The laser lead extraction procedure calls for cardiac surgeons and EPs to work in tandem to insert and remove leads. Leads are inserted via a sheath wrapped in laser fiber optics through the targeted vein and over the lead. Laser energy breaks up the scar tissue and frees the lead, which is then easily removed.
“The cardiac surgeon needs to be actively involved in every case,” insisted Lee, who primarily performs the procedure with SLU Hospital EP chief Ali Mehdirad, MD. “At SLU, I do all the extractions and the EPs do all the implants. It’s a great partnership because I do what I do all the time; they do what they do all the time, and it works really well. The best outcomes (according to the Heart Rhythm Society guidelines) require a strong collaboration between surgery and cardiac EP.”

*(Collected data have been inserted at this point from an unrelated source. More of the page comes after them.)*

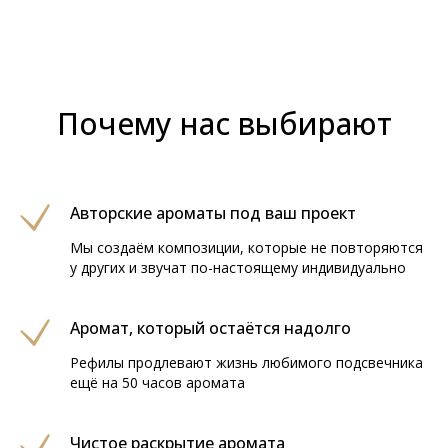
Почему нас выбирают
Авторские ароматы под ваш проект
Мы создаём композиции, которые не повторяются
у других и звучат по-настоящему индивидуально
Аромат, который остаётся надолго
Рефилы продлевают жизнь любимого подсвечника
ещё на 50 часов аромата
Чистое раскрытие аромата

Patients undergoing the laser lead extraction are put under anesthesia for the surgical procedure and usually have an evening hospital stay. According to a 2011 study published in the journal Circulation, the national success rate with laser lead extraction exceeds 90 percent.
“I’ve never lost a patient to lead extraction,” said Lee. “With the EP and cardiac surgeon working together on every case, if a potentially fatal problem occurs, it’s recognized immediately and fixed before it’s too late.”